United States District Court, E.D. Michigan, Southern Division
Aug 3, 2006
Case Nos. 04-CR-80403, 05-CV-74804 (E.D. Mich. Aug. 3, 2006)

Opinion

Case Nos. 04-CR-80403, 05-CV-74804.

August 3, 2006


OPINION AND ORDER DENYING PETITIONER'S § 2255 MOTION TO VACATE AND MOTION FOR EVIDENTIARY HEARING [D/E # 65]


Before the court is Petitioner's Motion to Vacate, pursuant to 28 U.S.C. § 2255, and Motion for Evidentiary Hearing. Having reviewed the record, briefs and applicable law, this court DENIES Petitioner's Motions and the case is DISMISSED WITH PREJUDICE.

I. BACKGROUND

On May 5, 2004, Aubrey White was indicted on charges of bank robbery, in violation of 18 U.S.C. § 2113(a).
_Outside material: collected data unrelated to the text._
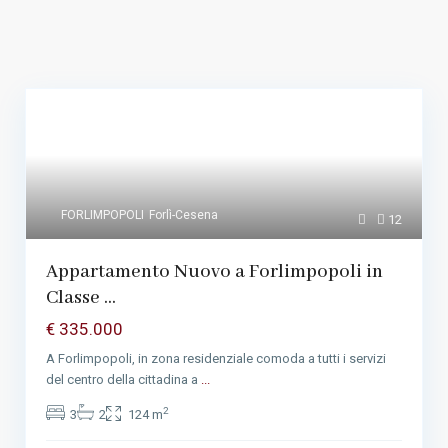
FORLIMPOPOLI
Forlì-Cesena
12
Appartamento Nuovo a Forlimpopoli in
Classe ...
€ 335.000
A Forlimpopoli, in zona residenziale comoda a tutti i servizi
del centro della cittadina a
...
2
3
2
124 m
Two other suspects, Kevin Jackson and Tionte Keith, were also indicted for their alleged involvement in the same January 28, 2004 incident.

On September 7, 2004 White pled guilty. He was sentenced in December of 2004 to a period of 79 months imprisonment, 3 years supervised release and restitution in the amount of $157,733. His co-defendants also pled guilty.
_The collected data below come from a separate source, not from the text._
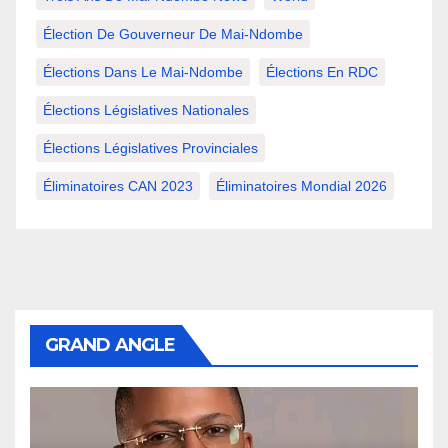
Élection De Gouverneur De Mai-Ndombe
Élections Dans Le Mai-Ndombe
Élections En RDC
Élections Législatives Nationales
Élections Législatives Provinciales
Éliminatoires CAN 2023
Éliminatoires Mondial 2026
GRAND ANGLE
In December 2005, White filed this § 2255 action.

II. STANDARD OF REVIEW

Historically, the purpose of habeas corpus has been "to afford relief to those whom society has 'grievously wronged.'" Brecht v. Abrahamson, 507 U.S. 619, 637 (1993). To prevail under section 2255, a petitioner must demonstrate the existence of an error of constitutional magnitude which "had substantial and injurious effect or influence on the proceedings." Id. Relief is warranted only where a petitioner has shown "a fundamental defect which inherently results in a complete miscarriage of justice." Davis v. United States, 417 U.S. 333, 346 (1974) (quoting Hill v. United States, 368 U.S. 424, 428 (1962)).

III. ANALYSIS

White's two grounds for vacating the sentence both relate to his stop and arrest on April 9, 2004. First, White argues that the Detroit Police Officers who pulled over his White Chevy Tahoe SUV did not have sufficient probable cause to arrest him, which led to the seizure of his vehicle and its contents. Petitioner's second ground claims that he was denied the effective assistance of legal counsel at the suppression hearings related to the April 9 stop and arrest.
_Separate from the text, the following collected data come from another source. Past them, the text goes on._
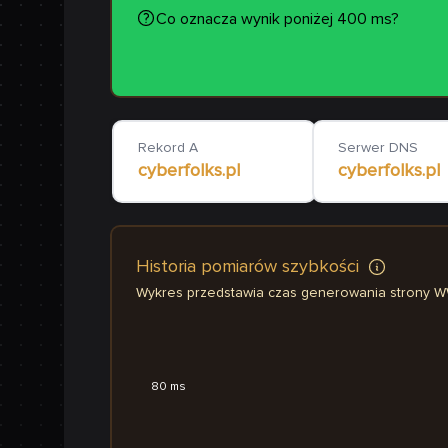
Co oznacza wynik poniżej 400 ms?
Rekord A
Serwer DNS
cyberfolks.pl
cyberfolks.pl
Historia pomiarów szybkości
Wykres przedstawia czas generowania strony 
80 ms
A. Probable Cause to Arrest

On April 9, 2004, Detroit Police Officers Mitchell and Williams responded to a Wendy's Restaurant's parking lot where three female employees had been robbed and a car was stolen. The victims spoke to the officers describing the incident and describing the car that was stolen as green and having a temporary tag. The officers left the scene to search for the vehicle. Soon thereafter, the officers spotted a car that matched the description of the stolen car in close proximity geographically and temporally to the alleged robbery.

The officers watched as the car stopped in a parking lot and four individuals exited the vehicle. The individuals then entered a White 1996 Chevy Tahoe with the licence plate YHT 785. The officers called dispatch and requested assistance. The broadcast gave the description of the car, indicated the car was occupied by four persons and gave the car's direction of travel.

Detroit Police Officer Schmitt, who happened to be on patrol in the area, heard the broadcast. Almost immediately, the officer saw the White Chevy Tahoe with the same license plate number and Officers Mitchell and Williams car following. Williams and Mitchell activated their lights and attempted to stop the vehicle. The Tahoe stopped briefly, then started to move again. Schmitt pulled along side his fellow officers and activated his lights and effected a felony traffic stop. White, the driver, was then arrested and his van and its contents were seized.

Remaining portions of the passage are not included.